At the rate these and other sad-sack franchises are going, it may not be long before sports fans beg their local politicians to kick them out of town or jail the owners for wasting taxpayers’ money to build them palaces for what they claim to be a major league team.

To spare these teams and others from such a fate (and since contraction doesn’t seem to be an option), I urge the commissioners for Major League Baseball, the NFL, the NBA and the NHL to consider restructuring their leagues to create an upper tier and a lower tier.

It would work like England’s Premiere League for soccer. The top half of each league would be made up of teams who have proven themselves to be competitive on a regular basis, and the lower half would be made up of the mediocre and the miserable. There would be no crossovers – the top half plays each other for the premier championship, and the lower half plays each other for being … well, the best of the lower half. At the end of the season, the bottom four teams in the top half get relegated to the lower half, and the top four teams from the lower half move up to the top half.

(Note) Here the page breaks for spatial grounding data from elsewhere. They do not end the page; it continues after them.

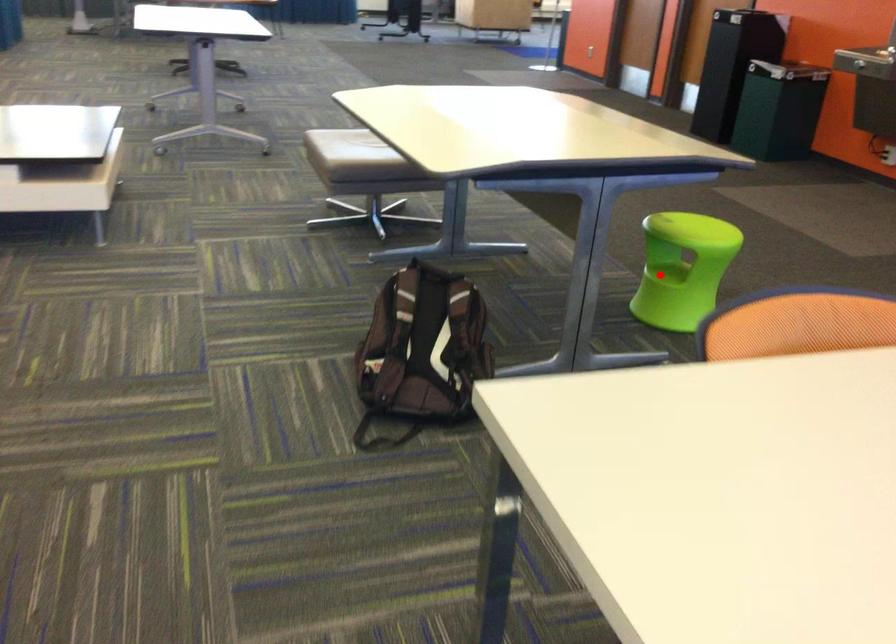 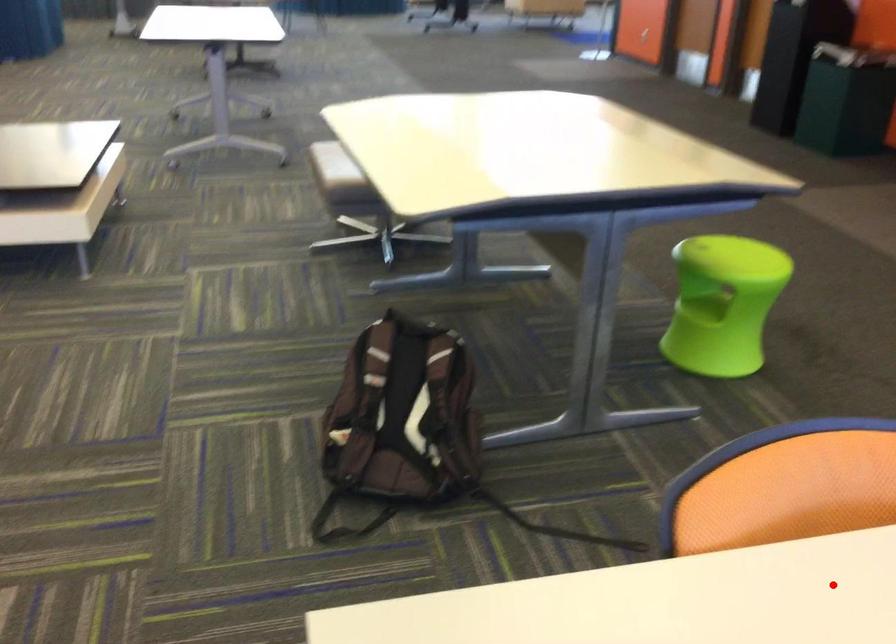 I am providing you with two images of the same scene from different viewpoints. A red point is marked on the first image and another point is marked on the second image. Does the point marked in image1 correspond to the same location as the one in image2?

No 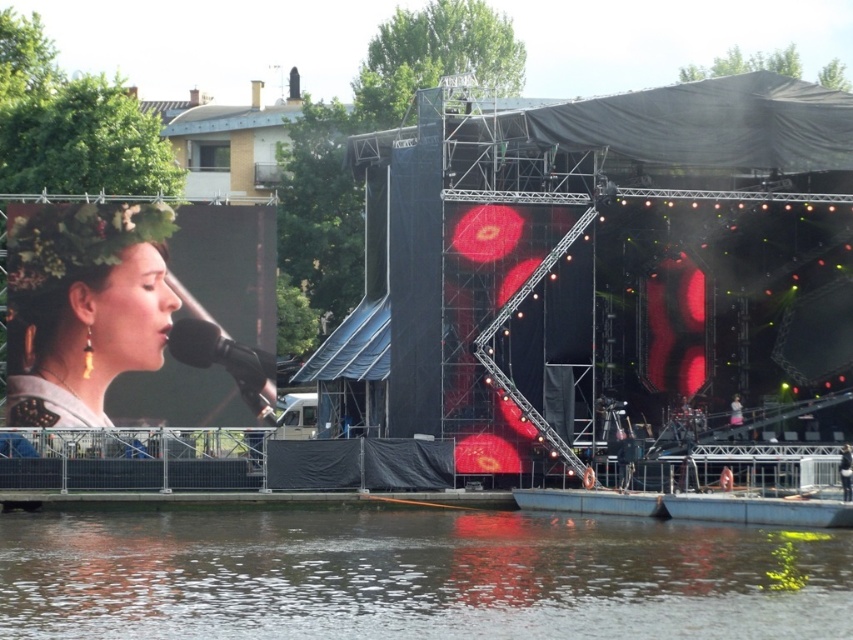 Question: Based on their relative distances, which object is farther from the matte floral crown at left?

Choices:
 (A) black matte microphone at center
 (B) smooth water at lower center

Answer: (B)

Question: Does smooth water at lower center come in front of matte floral crown at left?

Choices:
 (A) no
 (B) yes

Answer: (B)

Question: Does matte floral crown at left appear on the right side of black matte microphone at center?

Choices:
 (A) yes
 (B) no

Answer: (B)

Question: Which point is closer to the camera taking this photo?

Choices:
 (A) (6, 538)
 (B) (201, 358)

Answer: (A)

Question: Which object is farther from the camera taking this photo?

Choices:
 (A) black matte microphone at center
 (B) smooth water at lower center

Answer: (A)

Question: Does smooth water at lower center have a larger size compared to matte floral crown at left?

Let’s employ this concept on Major League Baseball. Here’s how I would divide the 30 teams:

First division – New York Yankees, New York Mets, Boston Red Sox, Los Angeles Angels of Anaheim, Los Angeles Dodgers, Chicago Cubs, Chicago White Sox, Philadelphia Phillies, Detroit Tigers, Minnesota Twins, Atlanta Braves, St. Louis Cardinals, San Francisco Giants, Seattle Mariners, Toronto Blue Jays and Tampa Bay Rays

Second division – Arizona Diamondbacks, Baltimore Orioles, Cleveland Indians, Kansas City Royals, Oakland A’s, Texas Rangers, Washington Nationals, Florida Marlins, Houston Astros, Cincinnati Reds, Pittsburgh Pirates, Milwaukee Brewers, Colorado Rockies and San Diego Padres

To avoid overkill, the season would be shortened from 162 games to 140 games with no crossovers between divisions, and the playoffs starting the last week of September instead of the first week of October. Also, there would be no wildcard teams and no divisional playoff rounds. Only the top four teams make the postseason in each league.

Now, doesn’t that look and sound better than the current state of Major League Baseball, where it can be argued that there isn’t a meaningful game until the calendar hits Sept. 1 and more than half the teams are out of playoff contention by that point?

Imagine doing the same thing in the NFL, the NBA and th NHL. Fans in every city would have hope of winning a title.

I realize that this isn’t likely to change how pro teams in this country are run. After all, what motivation would the Pirates have to change their business model if they knew that they still wouldn’t have a chance to win the World Series, even though they’d have a chance to win a title in the second division?

But here’s the carrot dangling at the end of the proverbial stick: with the threat of relegation looming, all the teams in the lower half of the premier divisions would be fighting to avoid finishing in the bottom four, while all the teams in the upper half of the second divisions would be fighting to finish in the top four.

After all, every team wants to be in the premier division – even a perennial sad sack like the Pittsburgh Pirates.